=== Section Start ===
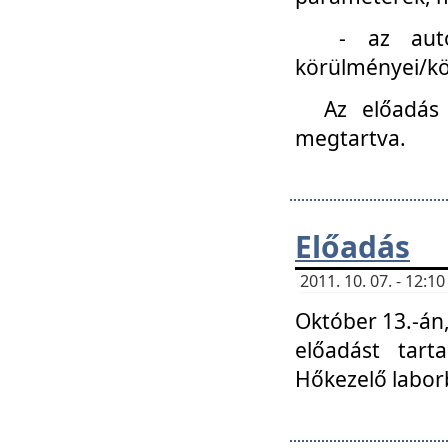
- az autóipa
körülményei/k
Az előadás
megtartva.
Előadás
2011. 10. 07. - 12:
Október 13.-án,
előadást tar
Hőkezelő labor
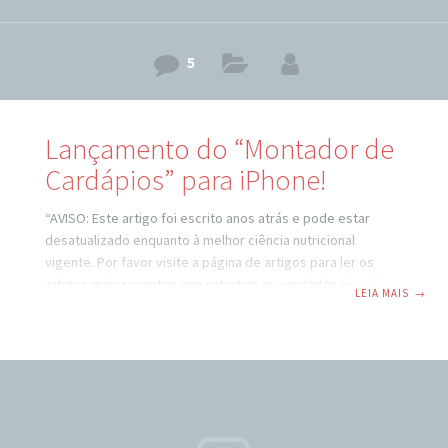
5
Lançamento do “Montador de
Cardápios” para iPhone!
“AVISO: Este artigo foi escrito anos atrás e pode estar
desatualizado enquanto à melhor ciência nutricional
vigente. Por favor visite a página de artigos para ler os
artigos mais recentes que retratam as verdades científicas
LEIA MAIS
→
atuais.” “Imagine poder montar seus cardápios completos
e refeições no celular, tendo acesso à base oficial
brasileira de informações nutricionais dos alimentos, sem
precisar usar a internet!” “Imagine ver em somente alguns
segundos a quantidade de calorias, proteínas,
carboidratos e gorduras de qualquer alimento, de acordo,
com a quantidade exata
=== Section End ===
=== Section Start ===
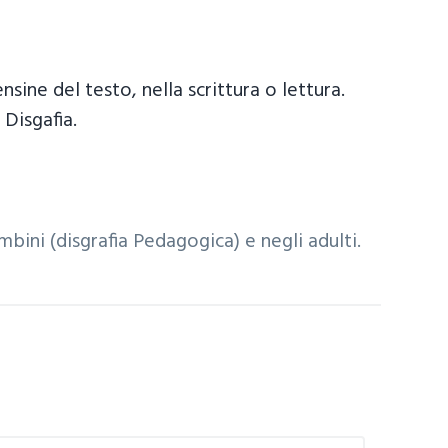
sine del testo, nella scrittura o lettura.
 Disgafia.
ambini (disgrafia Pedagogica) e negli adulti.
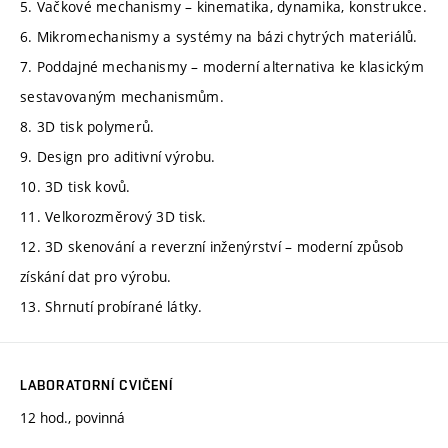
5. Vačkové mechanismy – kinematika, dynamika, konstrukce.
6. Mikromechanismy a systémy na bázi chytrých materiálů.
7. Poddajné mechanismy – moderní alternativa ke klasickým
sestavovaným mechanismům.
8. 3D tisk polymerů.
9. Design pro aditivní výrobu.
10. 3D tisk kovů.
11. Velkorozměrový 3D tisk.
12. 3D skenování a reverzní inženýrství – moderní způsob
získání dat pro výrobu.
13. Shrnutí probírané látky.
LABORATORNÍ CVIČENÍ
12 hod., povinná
=== Section End ===
[Task details] Look above for the line containing "- az autóipa", then copy exactly from it through the line containing "desatualizado enquanto à", keeping both and leaving out pictures. Add nothing else.

[Exercise output]
- az autóipa
körülményei/k
Az előadás
megtartva.
Előadás
2011. 10. 07. - 12:
Október 13.-án,
előadást tar
Hőkezelő labor
5
Lançamento do “Montador de
Cardápios” para iPhone!
“AVISO: Este artigo foi escrito anos atrás e pode estar
desatualizado enquanto à melhor ciência nutricional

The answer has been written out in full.